SINGAPORE — A number of retailers in Singapore are rushing to automate their in-store services. Self-service checkout, for example, can minimize waiting times for customers. For the retailers’ part, this could be a prime solution for the ongoing labor shortage and soaring manpower costs amid the city-state’s graying and shrinking population.
Cheers, a local convenient store chain, in July opened a pilot shop within a vocational college. Inside, a wall is dedicated to an array of vending machines offering hot meals such as fried rice and pizza. “It’s hot and tasty,” said a student who had just bought a slice of pizza. “It’s very convenient to complete shopping quickly.”
A self-checkout system is also available at the shop. The entire store is designed to be operated completely unmanned. For security, entry to the store is controlled with app-based logs. Shoppers are required to install an app in advance and scan the QR code on the app when entering and exiting the shop.
The retailer also makes the most of digital data, including video records, for ascertaining buying behavior of customers and automatically placing orders to fill up products on shelves.

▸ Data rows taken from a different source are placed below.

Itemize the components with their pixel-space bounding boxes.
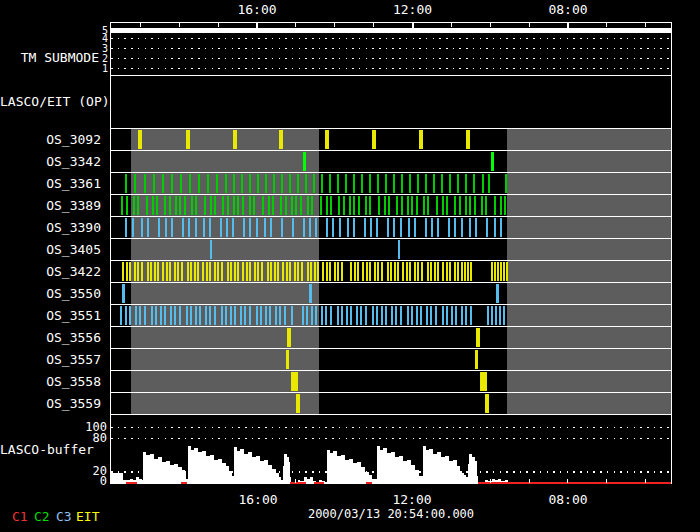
event-tick-OS_3422 <box>154 262 156 282</box>
event-tick-OS_3390 <box>332 218 334 238</box>
event-tick-OS_3361 <box>353 174 355 194</box>
event-tick-OS_3361 <box>144 174 146 194</box>
event-tick-OS_3551 <box>435 306 437 326</box>
event-tick-OS_3361 <box>162 174 164 194</box>
event-tick-OS_3422 <box>421 262 423 282</box>
event-tick-OS_3551 <box>411 306 413 326</box>
event-tick-OS_3092 <box>325 130 329 150</box>
event-tick-OS_3389 <box>481 196 483 216</box>
event-tick-OS_3551 <box>470 306 472 326</box>
event-tick-OS_3551 <box>244 306 246 326</box>
event-tick-OS_3389 <box>494 196 496 216</box>
event-tick-OS_3422 <box>467 262 469 282</box>
event-tick-OS_3389 <box>407 196 409 216</box>
event-tick-OS_3422 <box>294 262 296 282</box>
event-tick-OS_3389 <box>175 196 177 216</box>
event-tick-OS_3389 <box>253 196 255 216</box>
event-tick-OS_3389 <box>210 196 212 216</box>
event-tick-OS_3422 <box>190 262 192 282</box>
event-tick-OS_3422 <box>341 262 343 282</box>
top-axis-label: 12:00 <box>383 3 443 16</box>
plot-canvas <box>0 0 700 532</box>
event-tick-OS_3361 <box>233 174 235 194</box>
event-tick-OS_3361 <box>153 174 155 194</box>
event-tick-OS_3422 <box>369 262 371 282</box>
row-label-OS_3342: OS_3342 <box>0 155 101 168</box>
event-tick-OS_3389 <box>384 196 386 216</box>
legend-item-C1: C1 <box>12 510 28 523</box>
event-tick-OS_3422 <box>209 262 211 282</box>
event-tick-OS_3422 <box>157 262 159 282</box>
event-tick-OS_3551 <box>451 306 453 326</box>
event-tick-OS_3422 <box>329 262 331 282</box>
event-tick-OS_3390 <box>270 218 272 238</box>
row-label-OS_3550: OS_3550 <box>0 287 101 300</box>
event-tick-OS_3361 <box>401 174 403 194</box>
event-tick-OS_3422 <box>221 262 223 282</box>
event-tick-OS_3389 <box>442 196 444 216</box>
event-tick-OS_3361 <box>171 174 173 194</box>
event-tick-OS_3389 <box>446 196 448 216</box>
event-tick-OS_3422 <box>166 262 168 282</box>
event-tick-OS_3361 <box>273 174 275 194</box>
event-tick-OS_3551 <box>256 306 258 326</box>
event-tick-OS_3422 <box>217 262 219 282</box>
event-tick-OS_3390 <box>408 218 410 238</box>
event-tick-OS_3389 <box>485 196 487 216</box>
event-tick-OS_3551 <box>129 306 131 326</box>
no-data-red-segment <box>290 482 306 485</box>
event-tick-OS_3361 <box>281 174 283 194</box>
event-tick-OS_3390 <box>243 218 245 238</box>
event-tick-OS_3551 <box>160 306 162 326</box>
event-tick-OS_3361 <box>465 174 467 194</box>
event-tick-OS_3389 <box>423 196 425 216</box>
event-tick-OS_3390 <box>209 218 211 238</box>
event-tick-OS_3422 <box>337 262 339 282</box>
event-tick-OS_3422 <box>334 262 336 282</box>
observing-band <box>507 128 672 414</box>
event-tick-OS_3390 <box>393 218 395 238</box>
event-tick-OS_3389 <box>285 196 287 216</box>
event-tick-OS_3422 <box>414 262 416 282</box>
event-tick-OS_3551 <box>499 306 501 326</box>
event-tick-OS_3361 <box>134 174 136 194</box>
event-tick-OS_3422 <box>206 262 208 282</box>
event-tick-OS_3389 <box>358 196 360 216</box>
event-tick-OS_3390 <box>182 218 184 238</box>
buffer-ytick-label: 80 <box>0 432 107 444</box>
event-tick-OS_3092 <box>138 130 142 150</box>
event-tick-OS_3092 <box>233 130 237 150</box>
event-tick-OS_3389 <box>330 196 332 216</box>
event-tick-OS_3551 <box>350 306 352 326</box>
event-tick-OS_3550 <box>496 284 499 304</box>
event-tick-OS_3556 <box>476 328 480 348</box>
tm-level-label: 1 <box>0 64 108 74</box>
event-tick-OS_3389 <box>454 196 456 216</box>
event-tick-OS_3361 <box>180 174 182 194</box>
event-tick-OS_3422 <box>274 262 276 282</box>
event-tick-OS_3422 <box>162 262 164 282</box>
event-tick-OS_3361 <box>361 174 363 194</box>
no-data-red-segment <box>314 482 324 485</box>
top-axis-label: 16:00 <box>227 3 287 16</box>
event-tick-OS_3390 <box>437 218 439 238</box>
event-tick-OS_3361 <box>393 174 395 194</box>
event-tick-OS_3422 <box>434 262 436 282</box>
event-tick-OS_3390 <box>425 218 427 238</box>
event-tick-OS_3551 <box>391 306 393 326</box>
event-tick-OS_3558 <box>480 372 487 392</box>
event-tick-OS_3389 <box>164 196 166 216</box>
tm-level-label: 3 <box>0 44 108 54</box>
event-tick-OS_3361 <box>289 174 291 194</box>
bottom-axis-label: 12:00 <box>382 493 442 506</box>
event-tick-OS_3422 <box>494 262 496 282</box>
event-tick-OS_3422 <box>202 262 204 282</box>
event-tick-OS_3389 <box>504 196 506 216</box>
event-tick-OS_3550 <box>122 284 125 304</box>
event-tick-OS_3551 <box>260 306 262 326</box>
event-tick-OS_3361 <box>249 174 251 194</box>
event-tick-OS_3389 <box>242 196 244 216</box>
event-tick-OS_3390 <box>195 218 197 238</box>
event-tick-OS_3551 <box>442 306 444 326</box>
event-tick-OS_3551 <box>407 306 409 326</box>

NTUC FairPrice Co-operative, the chain’s operator, said in a statement that unmanned and cashless retailing can “save up to 180 man-hours per week.” Although the effort is currently on a pilot basis, the business aims to expand the digital format to other locations, too. It will allow the company to reallocate its store staff to “higher-value jobs such as supply chain management, customer relationship management, digital marketing and data analytics,” the statement explained.
Efforts to reduce reliance on manpower extends to supermarkets. The operator has already introduced the self-checkout system in 63 of the 140 or so outlets in its FairPrice brand supermarket chain.
Sheng Siong Group, an affordable supermarket chain, has also partially automated its checkout process. Instead of a conventional form, in which a cashier scans, packs and collects payment from customers, the chain now allows its customers to pay their bill using a cash machine. The new payment method has been installed in 22 of its 43 stores. The business wants to expand it to other locations, too.
Some retailers have even given up running manned stores.
Kalms, a Singaporean gift retailer, last year shut down all of its brick-and-mortal outlets, after struggling with soaring rent and manpower costs. It now focuses on retailing online as well as via vending machines. In November last year, it began selling accessories, soft toys and other gift items through vending machines installed in shopping centers and near train stations.
One major motivation to push retailers in the city-state for digitization is the ongoing severe labor crunch. The country’s retail and service sectors have been relying on foreign workers to supplement the shortfall. But in recent years the government has tightened controls on accepting foreign workers, largely due to a backlash from its citizens. As a result, the manpower shortage and costs of hiring have become an even greater hurdle for businesses.
Another concern is new forms of retailing emerging in Singapore and elsewhere, such as online shopping websites. In addition to delivery services provided by online grocery stores, such as RedMart, services to buy things by hopping around shops on behalf of customers and deliver them to customers’ homes, are also becoming popular.
In July, U.S. online giant Amazon.com launched its Prime Now services that provides 1 to 2-hour delivery in Singapore, the first foray for the services into Southeast Asia.
Real-store retailers in the city-state are experiencing tough times. Shopping centers and other commercial facilities are struggling to find tenants. As consumers here become increasingly sophisticated with myriad of choices for items, they now pay attention not only to the material goods they buy, but also the shopping experience itself. In addition to automation and cost-cutting efforts, retailers are faced with an increasing need to provide attractive shopping spaces that can satisfy shoppers.
The push for automation is in line with the Singaporean government’s efforts to skill up its labor force through life-long training. The government has been scaling up financial support for workers who take up classes to upgrade their skill sets. The idea is that while automation efforts may eliminate some jobs, those with more time on their hands can acquire new skills and move on to higher-paying jobs such as in robotics and engineering, which are much needed for the city-state.